_Extracted data:_
..........

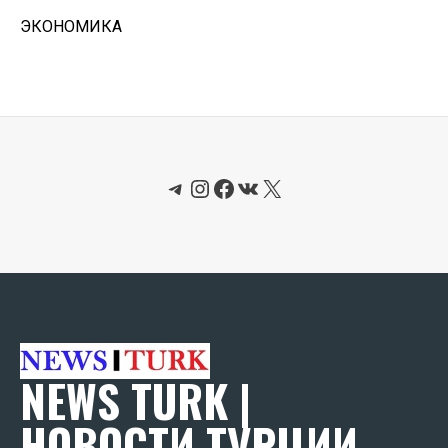
ЭКОНОМИКА
Telegram
Instagram
Facebook
ВКонтакте
X
NEWS TURK |
НОВОСТИ ТУРЦИИ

..........

All entries must be output unchanged, with every picture omitted.

ЭКОНОМИКА
Telegram
Instagram
Facebook
ВКонтакте
X
NEWS TURK |
НОВОСТИ ТУРЦИИ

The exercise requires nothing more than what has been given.